Interactive Exploration and Analysis#

As the size and dimensionality of datasets increases, it becomes critical that a scientist be able to interactively view the data in order to understand how to ground further analysis. Unfortunately, increasing dimensionality and dataset size also makes interactivity a harder technical problem. This aspect of data analysis, especially as manifested in ImageTool, has been among greatest strengths of the ARPES community.

PyARPES solves the interactivity problem by offering two sets of tools in two different environments, depending on what a given user prefers.

  1. QtTool or qt_tool, an ImageTool-like native data exploration client for 2, 3, and 4 dimensional data exploration and visualization

Furthermore, we discuss below how these interactive tools get around one of the most annoying sticking points of Jupyter notebooks, the problem of lost work through kernel restarts and hanged kernels, by being restartable even across different notebooks.

Using dyn_tool.dyn you can even make (almost) any function interactive. This is an excellent technique for choosing good parameters or testing a new analysis function.

QtTool#

Should be relatively straightforward to use. This is very new so it should be improving rapidly, current quirks include:

  1. No in-tool transposing

  2. Color normalization does not persist across scrolling

Ultimately we aim to include most of the behavior from ImageTool 5 as well as a few other tools (like marking symmetry points) that are especially helpful in PyARPES.

Invoke with qt_tool

QT Tool

QT Tool#

Masking#

You can use mask() to get an interactive masking utility. See here for more details.

Laying Lineshapes for Curve Fitting#

Use .S.show_band_tool() to get an interactive lineshape/band layer to set initial locations and model structure for complicated curve fits.

Examining Fits#

Use .F.show() to get a tool that allows interactively examining curve fit quality.

Making Any Function Interactive#

One of the advantages of using a dynamic language for scientific data analysis is that new interactive tools can be built very simply. Additionally, it is possible to build tools that allow you to make an arbitrary analysis interactive.

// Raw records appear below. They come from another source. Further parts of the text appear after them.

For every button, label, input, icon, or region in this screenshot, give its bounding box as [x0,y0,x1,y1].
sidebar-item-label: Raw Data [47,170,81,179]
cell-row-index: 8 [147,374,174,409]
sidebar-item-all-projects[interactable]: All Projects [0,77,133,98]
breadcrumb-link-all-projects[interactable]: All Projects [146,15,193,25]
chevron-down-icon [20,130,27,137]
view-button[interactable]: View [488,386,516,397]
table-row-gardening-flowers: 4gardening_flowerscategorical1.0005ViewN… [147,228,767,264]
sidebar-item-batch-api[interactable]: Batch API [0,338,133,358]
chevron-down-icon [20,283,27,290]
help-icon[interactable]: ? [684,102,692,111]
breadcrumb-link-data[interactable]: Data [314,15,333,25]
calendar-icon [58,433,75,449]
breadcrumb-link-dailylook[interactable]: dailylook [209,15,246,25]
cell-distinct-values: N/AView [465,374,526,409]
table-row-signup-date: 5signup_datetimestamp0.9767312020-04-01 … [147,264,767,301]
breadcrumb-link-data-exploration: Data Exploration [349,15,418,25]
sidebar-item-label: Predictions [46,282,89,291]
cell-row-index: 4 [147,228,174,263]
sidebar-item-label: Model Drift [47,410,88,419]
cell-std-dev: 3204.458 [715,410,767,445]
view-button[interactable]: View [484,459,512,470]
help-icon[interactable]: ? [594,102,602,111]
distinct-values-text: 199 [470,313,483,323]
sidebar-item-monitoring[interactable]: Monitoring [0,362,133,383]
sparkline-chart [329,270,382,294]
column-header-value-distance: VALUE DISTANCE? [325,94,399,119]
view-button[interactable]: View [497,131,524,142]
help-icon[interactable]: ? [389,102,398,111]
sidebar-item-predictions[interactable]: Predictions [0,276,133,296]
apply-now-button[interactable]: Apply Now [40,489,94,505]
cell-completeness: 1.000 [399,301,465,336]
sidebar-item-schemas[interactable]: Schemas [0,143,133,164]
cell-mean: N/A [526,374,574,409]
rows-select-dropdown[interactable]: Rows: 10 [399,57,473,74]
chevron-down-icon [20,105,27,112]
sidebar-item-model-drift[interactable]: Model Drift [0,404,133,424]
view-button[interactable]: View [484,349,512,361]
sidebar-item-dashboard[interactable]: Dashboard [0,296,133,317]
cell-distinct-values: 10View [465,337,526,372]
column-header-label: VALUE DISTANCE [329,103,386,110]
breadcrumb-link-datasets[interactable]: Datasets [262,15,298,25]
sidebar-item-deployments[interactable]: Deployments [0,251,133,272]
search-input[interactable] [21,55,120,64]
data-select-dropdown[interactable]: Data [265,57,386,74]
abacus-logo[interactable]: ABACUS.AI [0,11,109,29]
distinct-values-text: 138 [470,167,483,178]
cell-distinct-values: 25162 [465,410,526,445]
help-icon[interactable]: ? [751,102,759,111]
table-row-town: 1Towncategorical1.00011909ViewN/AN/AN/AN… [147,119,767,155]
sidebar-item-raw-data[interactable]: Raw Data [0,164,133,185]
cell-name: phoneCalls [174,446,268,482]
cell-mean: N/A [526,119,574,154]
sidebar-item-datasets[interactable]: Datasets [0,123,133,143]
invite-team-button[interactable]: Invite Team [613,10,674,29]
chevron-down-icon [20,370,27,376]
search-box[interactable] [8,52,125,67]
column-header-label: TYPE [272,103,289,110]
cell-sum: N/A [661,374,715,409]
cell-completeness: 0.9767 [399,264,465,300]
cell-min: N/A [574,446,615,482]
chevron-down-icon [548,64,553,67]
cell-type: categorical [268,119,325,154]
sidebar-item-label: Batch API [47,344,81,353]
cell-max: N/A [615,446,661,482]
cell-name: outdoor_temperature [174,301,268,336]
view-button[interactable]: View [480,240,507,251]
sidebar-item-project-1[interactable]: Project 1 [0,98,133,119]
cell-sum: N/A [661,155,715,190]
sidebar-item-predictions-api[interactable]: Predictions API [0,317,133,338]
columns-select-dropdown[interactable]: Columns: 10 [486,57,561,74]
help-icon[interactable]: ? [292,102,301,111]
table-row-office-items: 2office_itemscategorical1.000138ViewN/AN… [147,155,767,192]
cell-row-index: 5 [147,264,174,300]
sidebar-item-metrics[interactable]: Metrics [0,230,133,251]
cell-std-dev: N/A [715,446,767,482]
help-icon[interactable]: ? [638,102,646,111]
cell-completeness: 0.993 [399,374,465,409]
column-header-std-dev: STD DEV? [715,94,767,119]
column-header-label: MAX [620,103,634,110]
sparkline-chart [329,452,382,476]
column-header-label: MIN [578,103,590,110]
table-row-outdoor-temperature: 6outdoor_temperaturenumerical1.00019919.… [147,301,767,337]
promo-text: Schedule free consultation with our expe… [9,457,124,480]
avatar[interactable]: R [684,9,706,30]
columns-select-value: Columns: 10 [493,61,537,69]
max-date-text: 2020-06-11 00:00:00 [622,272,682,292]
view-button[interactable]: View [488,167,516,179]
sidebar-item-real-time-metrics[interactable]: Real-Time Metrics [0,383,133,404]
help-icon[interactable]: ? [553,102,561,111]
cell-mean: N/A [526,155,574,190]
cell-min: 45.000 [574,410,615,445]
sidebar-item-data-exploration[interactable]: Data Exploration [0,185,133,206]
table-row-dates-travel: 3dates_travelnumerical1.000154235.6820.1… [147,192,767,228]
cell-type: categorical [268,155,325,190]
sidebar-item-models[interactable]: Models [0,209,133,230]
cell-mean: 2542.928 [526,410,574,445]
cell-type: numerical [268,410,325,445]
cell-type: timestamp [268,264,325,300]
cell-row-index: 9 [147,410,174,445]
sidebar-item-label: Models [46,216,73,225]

Here, we will turn arpes.analysis.filters.savitzky_golay, a popular 1D and 2D filter used sometimes in ARPES for smoothing data into an interactive tool, allowing us to choose good values for the two filter parameters. Because the extra filter parameters window_size and order are not marked as integer, we will have to tell dyn their type.

Making a dynamic Savitzky-Golay filter

Making a dynamic Savitzky-Golay filter#

In the marginals, the red data is raw while blue indicates the result of applying the function with the values selected by the sliders. The image data is the full filtered dataset.